News of the victory astonished and appalled the British, and Cornwallis moved fast. In a week he believed he had Washington trapped on the New Jersey side of the Delaware. But the American stole a march on him, and one freezing, crystalline January morning found Washington moving his little army toward Princeton. Some 350 of his men under Gen. Hugh Mercer came up against British regulars under Col. Charles Mawhood. The two forces swung into line, and a short, ugly fight ended with Mercer down and his Continentals in panicked retreat.
For a moment it looked like the old story: The Americans were running away from battle again; the coup at Trenton had been a mere fluke. But then Washington came galloping onto the field and took his big white horse to within thirty paces of the British line. There he reined in and yelled for his troops to rally around him. After a moment’s pause, the British fired at this astonishing target. One of Washington’s aides hid his face in his cloak so as not to see his commander die, but when the smoke cleared, there was Washington, still in the saddle, still calling for his troops. And now they were coming. Men from Pennsylvania and Rhode Island and Massachusetts stead- led their ranks, stood, exchanged volley fire—and the British fled.

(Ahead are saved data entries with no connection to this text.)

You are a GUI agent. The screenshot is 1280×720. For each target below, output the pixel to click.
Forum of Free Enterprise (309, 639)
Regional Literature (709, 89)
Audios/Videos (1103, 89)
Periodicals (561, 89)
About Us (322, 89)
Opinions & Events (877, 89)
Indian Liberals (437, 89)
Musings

Princeton Battlefield is oddly affecting; it’s so small. A tile map placed there in the 1960s at first seems an incoherent amalgam of peppy colors but on examination resolves itself into an admirable explication of the action that points out, among other things, the oak tree where Mercer took his mortal wound. Across the way is a monument—four Ionic columns that look as if they were part of a grand house that has disappeared. And that is just what they are. When a mansion built on the site years afterward was pulled down, it was decided that the portico made a nice memorial to the men who died there. I like the fortuitous quality of that monument; it somehow reflects the way we fought the Revolution, learning as we went, making do with what we had. A plaque in one of the columns expresses the significance of the battle in a lucid sentence that strikes me as being about as good as English prose gets: “Across these fields in the early light of the third of January 1777, Washington’s Continentals defeated British regulars for the first time in the long struggle for American independence.”

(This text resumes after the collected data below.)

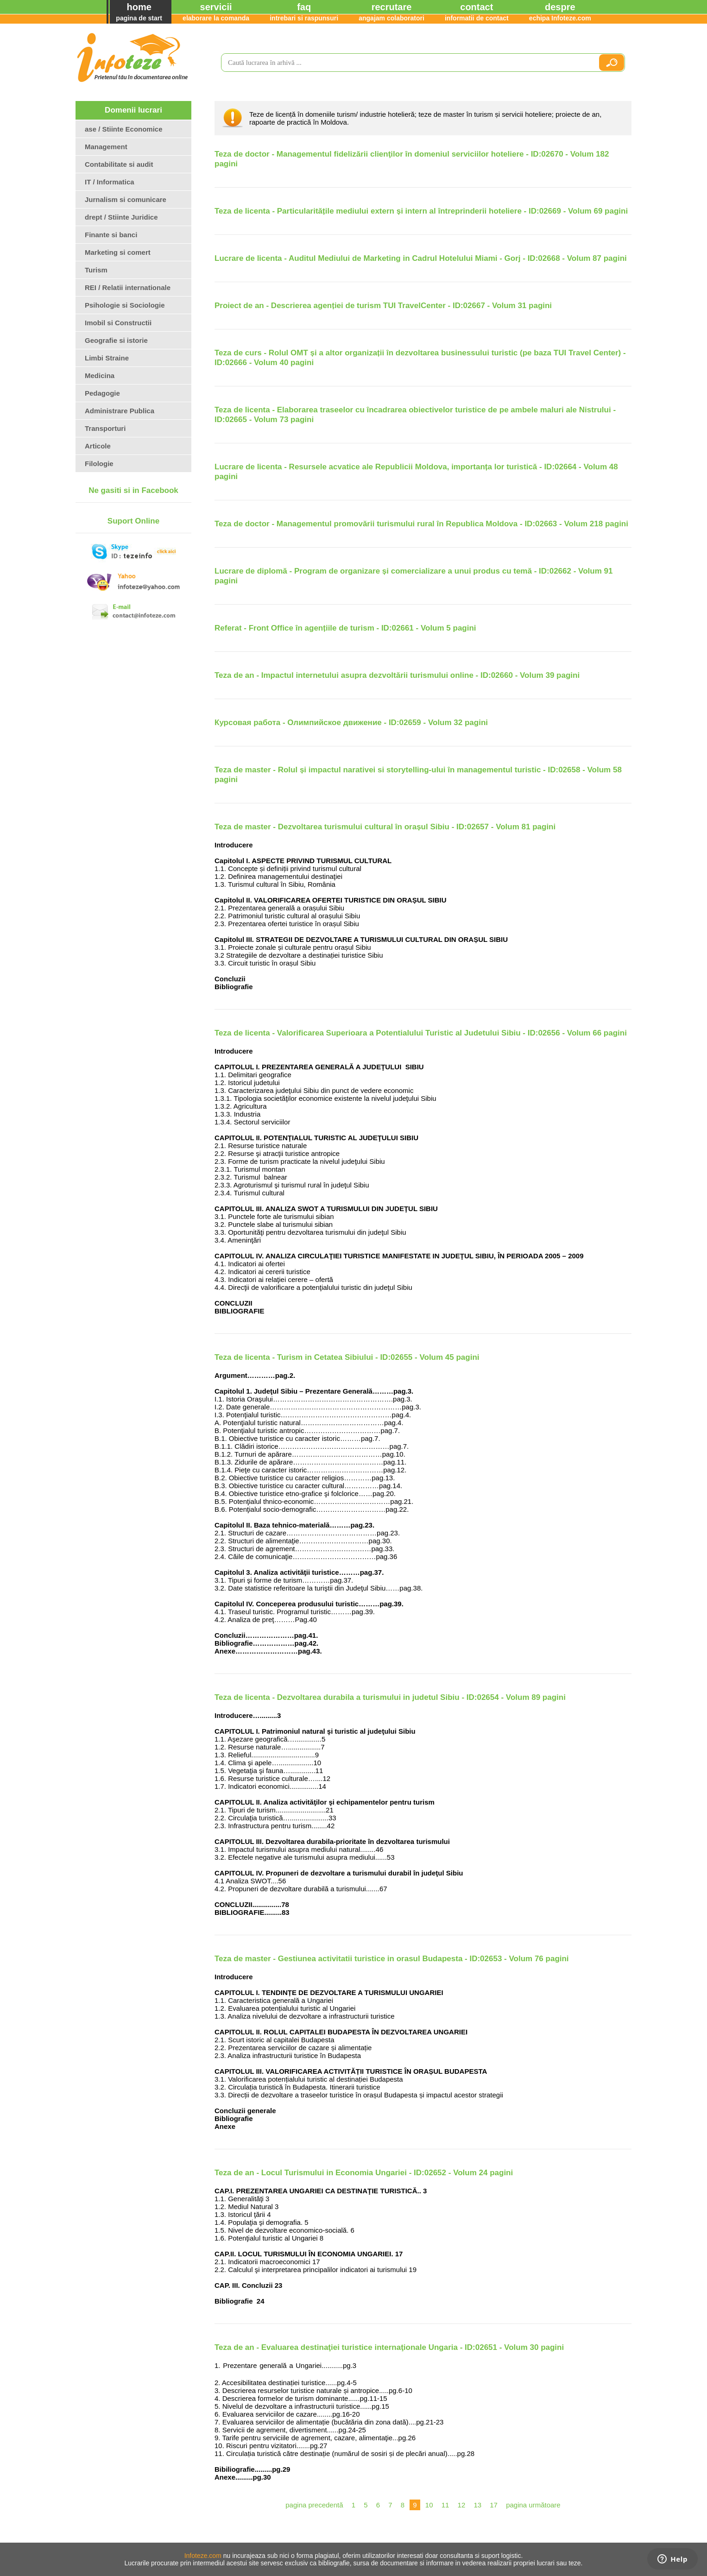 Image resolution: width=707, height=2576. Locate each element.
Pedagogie (102, 393)
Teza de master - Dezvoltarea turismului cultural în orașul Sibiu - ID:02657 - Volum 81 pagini (385, 826)
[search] (405, 62)
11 (445, 2505)
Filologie (99, 463)
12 (462, 2505)
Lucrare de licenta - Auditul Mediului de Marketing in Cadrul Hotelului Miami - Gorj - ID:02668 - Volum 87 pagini (421, 258)
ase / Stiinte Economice (124, 129)
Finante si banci (111, 235)
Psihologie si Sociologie (125, 305)
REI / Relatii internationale (127, 287)
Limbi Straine (107, 358)
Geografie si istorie (116, 340)
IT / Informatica (109, 182)
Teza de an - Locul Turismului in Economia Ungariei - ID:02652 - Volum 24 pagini (364, 2172)
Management (106, 147)
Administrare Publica (119, 411)
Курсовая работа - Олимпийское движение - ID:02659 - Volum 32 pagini (351, 722)
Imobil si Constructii (118, 323)
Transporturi (105, 428)
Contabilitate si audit (119, 164)
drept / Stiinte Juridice (121, 217)
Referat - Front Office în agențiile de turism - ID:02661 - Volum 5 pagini (345, 628)
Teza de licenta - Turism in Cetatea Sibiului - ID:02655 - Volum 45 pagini (347, 1357)
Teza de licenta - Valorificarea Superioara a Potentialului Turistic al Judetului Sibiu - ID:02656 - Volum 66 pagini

Washington moved on into winter quarters in Morristown, while the news went forth—across the country, across the Atlantic—that the American army was still in business and in very capable hands. Nevertheless, it was a hard winter of fear and doubt. There was smallpox in the camp. There was frostbite. Soldiers figured they’d done enough and went home. But now and forever after there would be in the ranks a leavening of men who had seen Hessians throw down their muskets and British regulars break their ranks and run and who would not forget the sight.